Data provided:
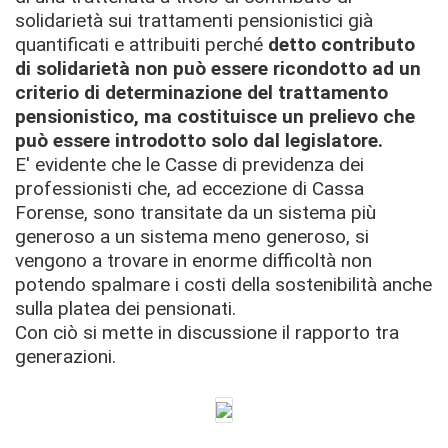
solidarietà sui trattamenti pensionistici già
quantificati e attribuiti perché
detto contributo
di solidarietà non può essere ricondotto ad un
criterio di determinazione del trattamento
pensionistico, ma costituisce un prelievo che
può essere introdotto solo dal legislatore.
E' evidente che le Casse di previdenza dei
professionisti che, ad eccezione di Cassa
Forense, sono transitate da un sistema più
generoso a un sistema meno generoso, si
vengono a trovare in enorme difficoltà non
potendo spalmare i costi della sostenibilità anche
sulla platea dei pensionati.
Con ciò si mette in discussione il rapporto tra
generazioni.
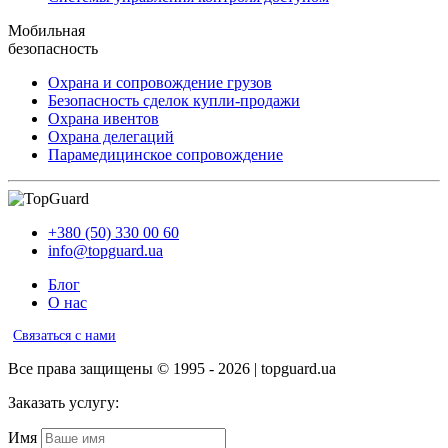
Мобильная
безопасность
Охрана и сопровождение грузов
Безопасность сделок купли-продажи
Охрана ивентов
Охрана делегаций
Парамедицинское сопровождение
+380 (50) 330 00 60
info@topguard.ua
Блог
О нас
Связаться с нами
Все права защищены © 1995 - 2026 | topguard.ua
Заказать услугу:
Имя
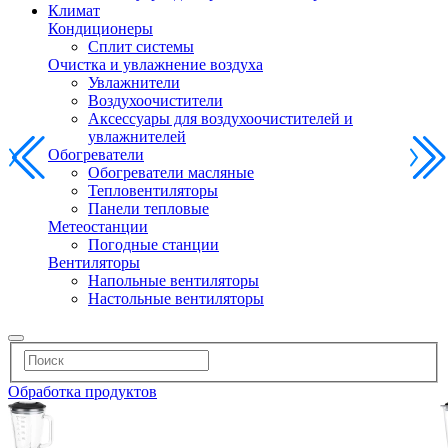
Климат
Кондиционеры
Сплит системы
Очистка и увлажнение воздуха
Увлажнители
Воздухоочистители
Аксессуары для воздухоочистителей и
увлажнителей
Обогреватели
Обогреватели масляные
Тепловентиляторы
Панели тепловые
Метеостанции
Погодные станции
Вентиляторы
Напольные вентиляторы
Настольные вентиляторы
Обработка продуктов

What the exercise asks: In the data above, how many lines contain the word "solidarietà"? Write the number only.

Response for this exercise: 2